Three Square Problem and Variations

September 22, 2014

I just saw an absolutely charming problem on Numberphile that I was shocked never to have seen before.
They call it the Three Square Problem (featuring Professor Zvezdelina Stankova).

 Three Square Problem

  • Prove that $latex \alpha + \beta + \gamma = 90^\circ$

It feels, as Prof. S says in the video, like a beautiful conjecture.

I highly recommend trying to come up with a proof. There are many (54!), and I’ve come up with about seven since I saw the video. More intriguing, though, is the question of whether this type of thing happens in any other cases. Let’s look at a picture that summarizes the most surprising part of this problem.

It is not particularly surprising that $latex \alpha = 45^\circ$. The shock is that $latex \gamma + latex = 45^\circ$ as well. Are there other right triangles we can draw on a grid that have this property? The answer, it turns out, is yes.

  • Prove that $latex \gamma + \beta = 45^\circ$.

Let’s go into even greater generality. Suppose we have two rectangles with integer side lengths. (Everything that comes later will refer to the picture below.)

  • Big Question 1: For what collections A, B, C, and D will the $latex x + y = 45^\circ$?
  • Big Question 2: Given any A and B, does there always exist a C and D so that $latex x + y = 45^\circ$?

Here are some of the answers I’ve discovered so far:

A = 2, B = 3, C = 5, D = 1.
A = 3, B = 4, C = 7, D = 1.
A = 4, B = 5, C = 9, D = 1.

  • Prove the examples above all satisfy $latex x + y = 45^\circ$.
  • Define a pattern in the numbers above. Will always work?

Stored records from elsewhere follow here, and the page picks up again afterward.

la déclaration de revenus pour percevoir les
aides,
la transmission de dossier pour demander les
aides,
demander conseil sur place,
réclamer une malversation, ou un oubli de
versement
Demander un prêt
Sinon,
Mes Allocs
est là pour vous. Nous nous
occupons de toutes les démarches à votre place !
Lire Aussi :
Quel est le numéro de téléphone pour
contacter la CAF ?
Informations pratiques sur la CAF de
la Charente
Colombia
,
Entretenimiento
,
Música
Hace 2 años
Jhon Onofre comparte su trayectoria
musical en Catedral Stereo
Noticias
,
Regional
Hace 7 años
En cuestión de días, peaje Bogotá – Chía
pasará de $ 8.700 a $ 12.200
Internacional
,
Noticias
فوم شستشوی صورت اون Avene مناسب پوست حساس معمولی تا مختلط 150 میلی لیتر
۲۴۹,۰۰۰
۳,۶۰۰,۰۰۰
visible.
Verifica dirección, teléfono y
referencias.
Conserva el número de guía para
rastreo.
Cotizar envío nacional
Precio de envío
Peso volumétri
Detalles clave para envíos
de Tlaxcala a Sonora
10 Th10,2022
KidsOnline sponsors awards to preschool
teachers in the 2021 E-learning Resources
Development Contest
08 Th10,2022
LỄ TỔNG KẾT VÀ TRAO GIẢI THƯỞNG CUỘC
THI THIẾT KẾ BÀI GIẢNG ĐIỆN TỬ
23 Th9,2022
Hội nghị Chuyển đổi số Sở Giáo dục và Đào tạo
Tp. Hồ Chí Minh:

Here’s another observation about the list of numbers above. $latex A^2 + B^2 = \frac{C^2 + D^2}{2}$! What could that have to do with things?

Wild Conjecture: If $latex A^2 + B^2 = \frac{C^2 + D^2}{2}$, then $latex x + y = 45^\circ$.

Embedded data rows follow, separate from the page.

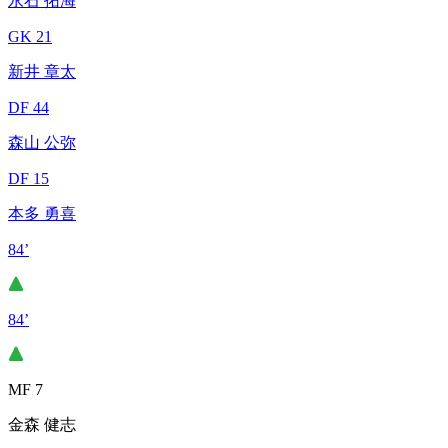
永石 拓海
GK 21
新井 章太
DF 44
森山 公弥
DF 15
本多 勇喜
84’
84’
MF 7
金森 健志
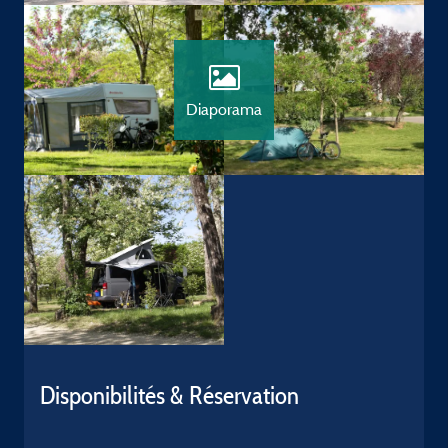
Diaporama
Disponibilités & Réservation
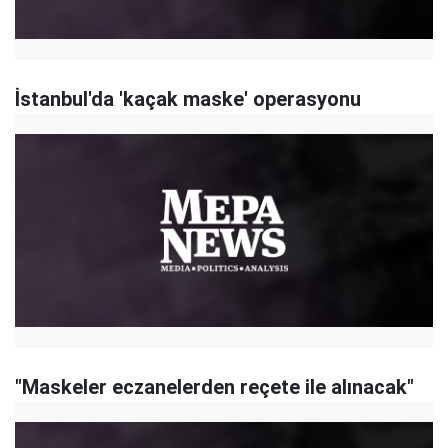
İstanbul'da 'kaçak maske' operasyonu
"Maskeler eczanelerden reçete ile alınacak"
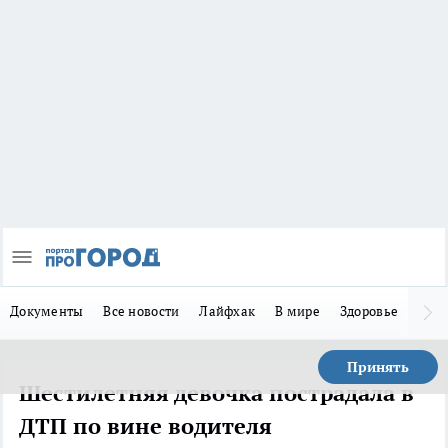
Документы
Все новости
Лайфхак
В мире
Здоровье
Зака
Принять
Шестилетняя девочка пострадала в
ДТП по вине водителя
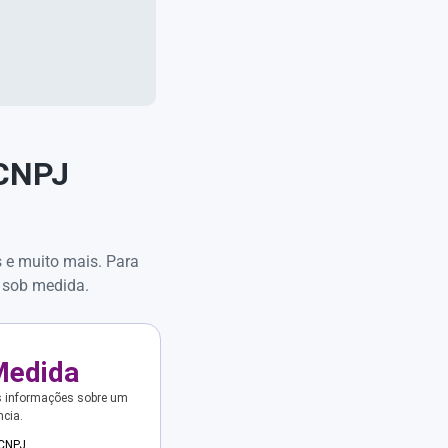
 CNPJ
s e muito mais. Para
 sob medida.
Medida
s informações sobre um
ncia.
 CNPJ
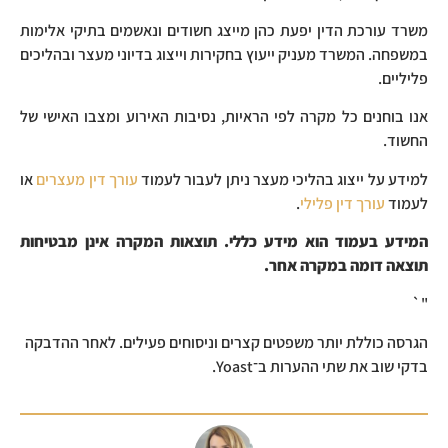
משרד עורכת הדין יפעת כהן מייצג חשודים ונאשמים בתיקי אלימות
במשפחה. המשרד מעניק ייעוץ בחקירות וייצוג בדיוני מעצר ובהליכים
פליליים.
אנו בוחנים כל מקרה לפי הראיות, נסיבות האירוע ומצבו האישי של
החשוד.
למידע על ייצוג בהליכי מעצר ניתן לעבור לעמוד
עורך דין מעצרים
או
לעמוד
עורך דין פלילי
.
המידע בעמוד הוא מידע כללי. תוצאות המקרה אינן מבטיחות
תוצאה דומה במקרה אחר.
"`
הגרסה כוללת יותר משפטים קצרים וניסוחים פעילים. לאחר ההדבקה
בדקי שוב את שתי ההערות ב־Yoast.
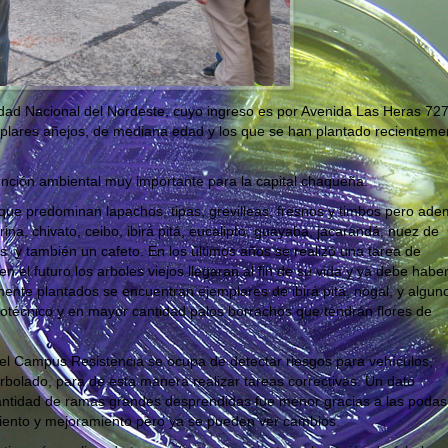
idad Nacional del Nordeste, cuyo ingreso es por Avenida Las Heras 727
mplares añejos, de mediana edad y los que se han plantado recienteme
nción ambiental muy importante para la capital chaqueña.
que predominan lapachos, tipas, grevilleas, fresnos y timbos pero ad
a, chivato, ceibo, ibirá pitá, eucalipto, guayaba, jacarandá, nuez de
s y también un cafeto. En los últimos años se realizó una tarea de
el futuro los arboles viejos llegaran al fin de su vida y ya debe habe
mente plantados se encuentran ejemplares de ibirá pitá, nogal, y algun
grotécnico y en mayor cantidad palos borrachos que tendrán flores de
del Campus Resistencia se ocupa de detectar riesgos para vehículos,
arbolado, para de esta manera realizar tareas correctivas. Un dato
cantidad de ramas grandes desprendidas fue menor gracias a las podas
miento y mejoramiento pero ya se pueden ver cambios.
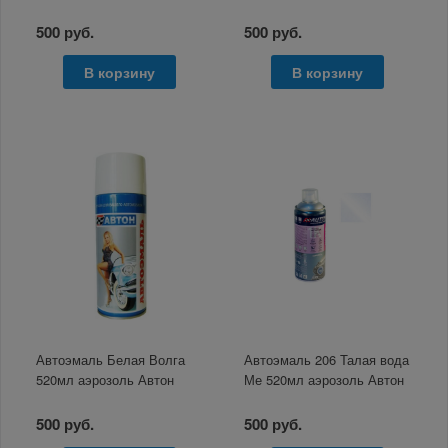
500 руб.
500 руб.
В корзину
В корзину
Автоэмаль Белая Волга
Автоэмаль 206 Талая вода
520мл аэрозоль Автон
Ме 520мл аэрозоль Автон
500 руб.
500 руб.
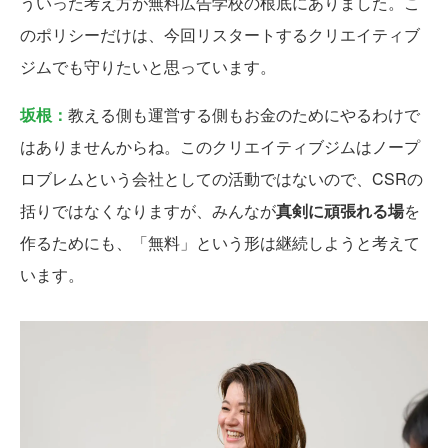
ういった考え方が無料広告学校の根底にありました。こ
のポリシーだけは、今回リスタートするクリエイティブ
ジムでも守りたいと思っています。
坂根：
教える側も運営する側もお金のためにやるわけで
はありませんからね。このクリエイティブジムはノープ
ロブレムという会社としての活動ではないので、CSRの
括りではなくなりますが、みんなが
真剣に頑張れる場
を
作るためにも、「無料」という形は継続しようと考えて
います。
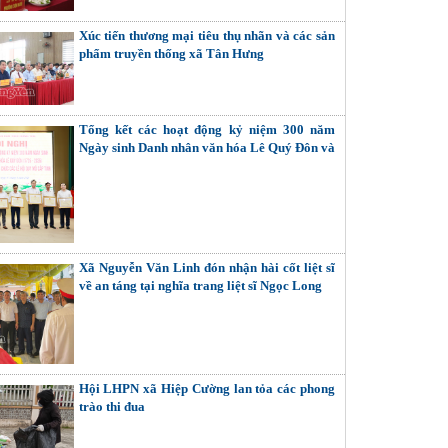
Xúc tiến thương mại tiêu thụ nhãn và các sản
phẩm truyền thống xã Tân Hưng
Tổng kết các hoạt động kỷ niệm 300 năm
Ngày sinh Danh nhân văn hóa Lê Quý Đôn và
các lễ hội quy mô cấp tỉnh
Xã Nguyễn Văn Linh đón nhận hài cốt liệt sĩ
về an táng tại nghĩa trang liệt sĩ Ngọc Long
Hội LHPN xã Hiệp Cường lan tỏa các phong
trào thi đua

  • Prove or disprove the wild conjecture.

Here’s another sequence of solutions where $latex x + y = 45^\circ$:

A = 3, B = 5, C = 4, D = 1
A = 5, B = 7, C = 6, D = 1

  • Prove that these sets of A,B,C,D satisfy $latex x + y = 45^\circ$.

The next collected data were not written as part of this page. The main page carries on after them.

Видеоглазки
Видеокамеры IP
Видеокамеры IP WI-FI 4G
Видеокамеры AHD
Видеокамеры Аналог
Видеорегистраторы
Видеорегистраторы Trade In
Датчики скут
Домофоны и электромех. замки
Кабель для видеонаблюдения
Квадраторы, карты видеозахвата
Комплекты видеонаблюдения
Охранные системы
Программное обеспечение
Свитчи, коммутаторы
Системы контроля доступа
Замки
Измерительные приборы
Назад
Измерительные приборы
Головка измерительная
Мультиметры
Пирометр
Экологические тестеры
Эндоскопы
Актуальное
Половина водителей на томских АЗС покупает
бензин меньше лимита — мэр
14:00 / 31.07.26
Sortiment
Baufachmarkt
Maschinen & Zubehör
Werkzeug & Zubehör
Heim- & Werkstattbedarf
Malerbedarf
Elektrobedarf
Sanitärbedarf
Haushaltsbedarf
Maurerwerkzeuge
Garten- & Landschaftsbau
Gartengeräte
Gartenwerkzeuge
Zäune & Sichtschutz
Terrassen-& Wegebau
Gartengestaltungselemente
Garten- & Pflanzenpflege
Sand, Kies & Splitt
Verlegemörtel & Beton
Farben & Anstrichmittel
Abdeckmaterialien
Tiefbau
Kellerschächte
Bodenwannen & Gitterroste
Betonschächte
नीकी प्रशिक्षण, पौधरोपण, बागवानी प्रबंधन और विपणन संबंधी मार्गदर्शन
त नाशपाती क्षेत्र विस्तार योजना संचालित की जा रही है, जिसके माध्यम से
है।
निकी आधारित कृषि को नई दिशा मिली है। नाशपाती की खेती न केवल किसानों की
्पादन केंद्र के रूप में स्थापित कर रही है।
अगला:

What happens if we sum the squares? Once again, $latex 3^2 + 5^2 = 9 + 25 = 34$ is double $latex 4^2 + 1^2 = 17$. This is evidence in favor of the Wild Conjecture. Not nearly a proof.

Notice what’s happened here. We began with an isolated question about a cool relationship between specific angles. By asking the next natural questions, we have very surprising variations of that original relationship, and an entirely different pattern emerging in the squares of the sides of the rectangles. True understanding comes not from solving one problem, but in solving families of problems in multiple ways, and following the natural questions as far as we can.

I’ll leave you with a suggestive diagram for a proof of the original three square problem.

Here we have the original 1 by 2 right triangle (AEB) next to a scaled up 1 by 3 right triangle (CDB).
Can you see why their two small angles (the ones at B) sum to 45 degrees?
Do you see how this picture could generalize?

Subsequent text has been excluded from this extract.